To very briefly summarize Matt Thompson's Snarkmarket post: Matt, like a lot of suburban kids of our generation who grew up and moved to the city, thinks the suburbs are a bad deal: bad for the environment (Owen), bad for society (Pollan) , bad for the soul (Thompson). Ironic, since suburbs (and not cities) were supposed to be better for all of these things. Suburbs are like Adorno and Horkheimer's dialectic of enlightenment in little grass and pavement capsules. But, you know, with box stores.
Yet (Matt writes) for not-so-affluent or not-yet-so-affluent families with kids, cities aren't so great either. The public schools are usually terrible (if you're in Philadelphia, Chicago, or Detroit -- the three cities I've called home -- they're especially terrible) and the private schools are too expensive -- at least, too expensive for you. And while you and your friends might be able to live off cigarettes and cereal in a tiny, infested apartment whose biggest virtue is adjacency to gentrifying bars and a third-floor patio you can grill on, your five- and seven-year old can't. Chances are that if it's big enough and safe enough and nice enough, you can't afford it. You couldn't afford it before you had kids. You just didn't notice.
A surprising number of my friends have essentially chosen the city over children and are opting to remain childless: if not permanently, at least for a lot longer than our parents did. (Heck, my parents married at 19 and had four kids in seven years, all before they turned 30.) But let's suppose that, like most people, you'd like to at least leave the option of raising kids open at some point, whether your own or someone else's. And regardless at what age you decide to do it, you'd rather not do it in mind-numbing, natural-resource-depleting Nowheresville.

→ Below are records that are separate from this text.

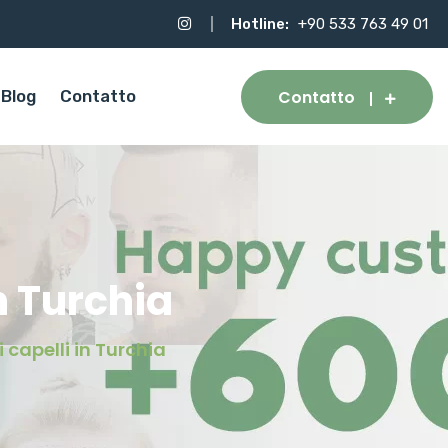
Hotline:
+90 533 763 49 01
Contatto
Blog
Contatto
n Turchia
 capelli in Turchia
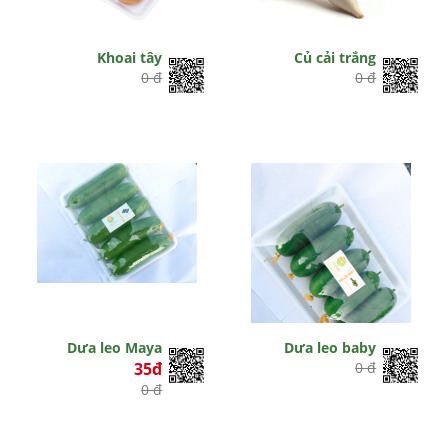
Khoai tây
Củ cải trắng
0 đ
0 đ
Dưa leo Maya
Dưa leo baby
35đ
0 đ
0 đ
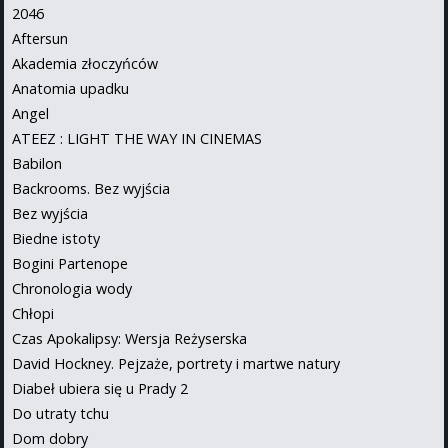
2046
Aftersun
Akademia złoczyńców
Anatomia upadku
Angel
ATEEZ : LIGHT THE WAY IN CINEMAS
Babilon
Backrooms. Bez wyjścia
Bez wyjścia
Biedne istoty
Bogini Partenope
Chronologia wody
Chłopi
Czas Apokalipsy: Wersja Reżyserska
David Hockney. Pejzaże, portrety i martwe natury
Diabeł ubiera się u Prady 2
Do utraty tchu
Dom dobry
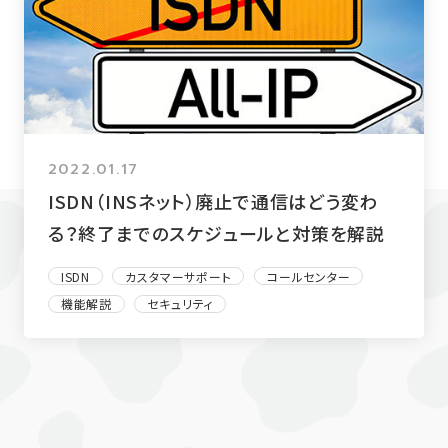
2022.01.17
ISDN（INSネット）廃止で通信はどう変わ
る？終了までのスケジュールと対策を解説
ISDN
カスタマーサポート
コールセンター
機能解説
セキュリティ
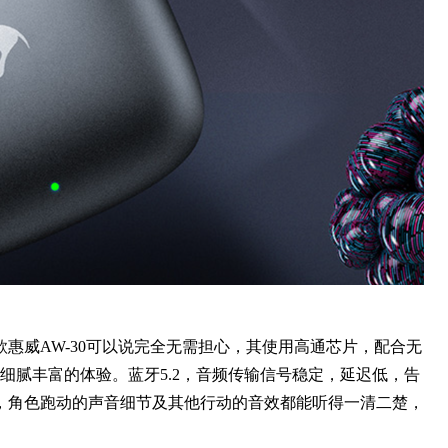
惠威AW-30可以说完全无需担心，其使用高通芯片，配合无
细腻丰富的体验。蓝牙5.2，音频传输信号稳定，延迟低，告
，角色跑动的声音细节及其他行动的音效都能听得一清二楚，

We could wait until petroleum and coal stocks deplete: then everyone just might be a little more motivated to find some good solutions. In the interest of laying the groundwork, though, I've come up with some thoughts and a few modest proposals for how to reconcile the twin charms of city and suburban life. As it turns out, a surprising number of problems can be solved by something so simple, it was there the entire time and we never even thought to see it. It's an old idea, and an old urban reality: neighborhoods.
To be more specific: old neighborhoods. In Philly, I've moved into one of the oldest: Germantown, in the Northwest. My house is a three-story twin, meaning it shares a wall with the house next door. It's almost 3000 square feet, and over 100 years old, built of stone, brick, and stucco, and traps heat like Satan's own tightly puckered asshole. (Too much? Okay, a little too much.) My neighbors and I have a little European-style enclosed gardens in the front (like most older communities on the east coast -- take that, Pollan!) with longer yards in the back. And we have our own downtown, on Germantown Avenue, with shops, banks, schools, churches, and restaurants in the oldest buildings in the neighborhood. It's also just twenty minutes away from Philly's Center City by commuter rail, car, or bus.
In case you can't tell, I like my new house.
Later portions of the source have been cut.